La idea pareció excelente, puesto que, desde ese momento, el entusiasmo aumentó y con él, el crecimiento de los recursos en armas, municiones, dinero, para ayudar a los alzados de Las Villas singularmente, y preparar un alzamiento en la misma provincia de La Habana. Pero al cabo, la idea resultó funesta. Mientras los clubs trabajaban aisladamente, al gobierno le era difícil conocer la existencia de todos y medir la importancia de su labor. Desde la reunión de Regla, su espionaje se hizo intensivo y eficaz por la sencilla razón de que a la reunión de Regla habían asistido dos o tres miembros del club, que eran espías del Gobierno y ponía a éste al corriente de cuanto sabía.
A las pocas semanas de estar actuando, Martí como Presidente del Club Central fue preso. Y el recuerdo de esa circunstancia es el primero de los dos a que me refería al comienzo de este escrito.

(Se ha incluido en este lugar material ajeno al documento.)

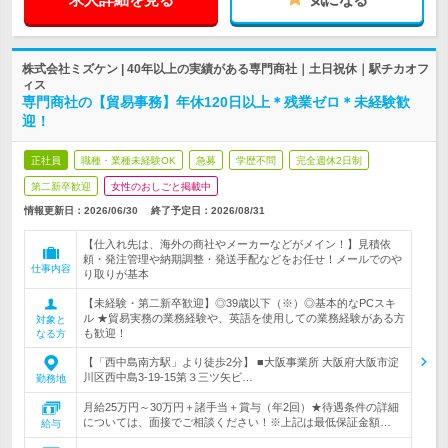
株式会社ミズケン | 40年以上の実績がある専門商社｜土日祝休｜駅チカオフ
ィス
専門商社の【貿易事務】年休120日以上＊残業ゼロ＊未経験歓
迎！
正社員
職種・業種未経験OK
急募
学歴不問
完全週休2日制
第二新卒歓迎
女性のおしごと掲載中
情報更新日：2026/06/30
終了予定日：
2026/08/31
【仕入れ先は、海外の商社やメーカーなどがメイン！】見積依
頼・発注管理や納期調整・発送手配などをお任せ！メールでのや
仕事内容
り取りが基本
【未経験・第二新卒歓迎】◎39歳以下（※）◎基本的なPCスキ
ル ★貿易実務の業務経験や、英語を使用しての業務経験がある方
対象と
も歓迎！
なる方
【「西中島南方駅」より徒歩2分】 ■大阪事業所 大阪府大阪市淀
川区西中島3-19-15第３三ツ矢ビ…
勤務地
月給25万円～30万円＋諸手当＋賞与（年2回）★待遇条件の詳細
については、面接でご相談ください！※上記は最低保証金額…
給与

Martí vivía en una casita modesta, pero alegre y limpia, que aún existe. Amistad 42, entre Neptuno y Concordia. Una mañana en que habíamos trabajado mucho en su bufete y debíamos seguir trabajando en el arreglo de asuntos de interés para Las Villas, me llevó a almorzar a su casa. Estábamos aún en la mesa, él, su distinguida esposa y yo, cuando sonó la aldaba de la puerta de la calle. Su esposa se levantó y abrió. La saleta de comer estaba separada por una mampara de la sala de recibo, así es que yo no vi al visitante, pero la señora de Martí dijo a este en voz alta: “El señor que vino hace rato a buscarte y al que le dije la hora que te podía ver es el que ha vuelto. Dice que termines de almorzar, pues no tiene prisa y te esperará”. No obstante, esto lo recuerdo bien, Martí se levantó y, con la servilleta aún en la mano, pasó a la sala de recibo. Tras breves instantes, volvió a la mesa y con calma absoluta, dijo a su esposa: “Que me traigan enseguida el café, pues tengo que salir inmediatamente”, y siguió para su cuarto. Yo le vi abrir su escaparate, que estaba frente a mí, pues yo estaba sentado de espaldas a la sala, buscar de una gaveta unas cuantas monedas, llamar a la esposa a la que dirigió unas palabras que no oí. Servido el café por la sirvienta en esos instantes, vino Martí a la mesa y de pie, sorbió de una taza, unos cuantos buches de café y dirigiéndose a mí me dijo: “Tome su café con calma. Usted se queda en su casa y dispénseme, pero es urgente lo que tengo que hacer”. Me dio la mano, tomó su sombrero y se marchó con el visitante para mí hasta ese momento incógnito. Desde ese día y esa hora no volví a ver más a Martí.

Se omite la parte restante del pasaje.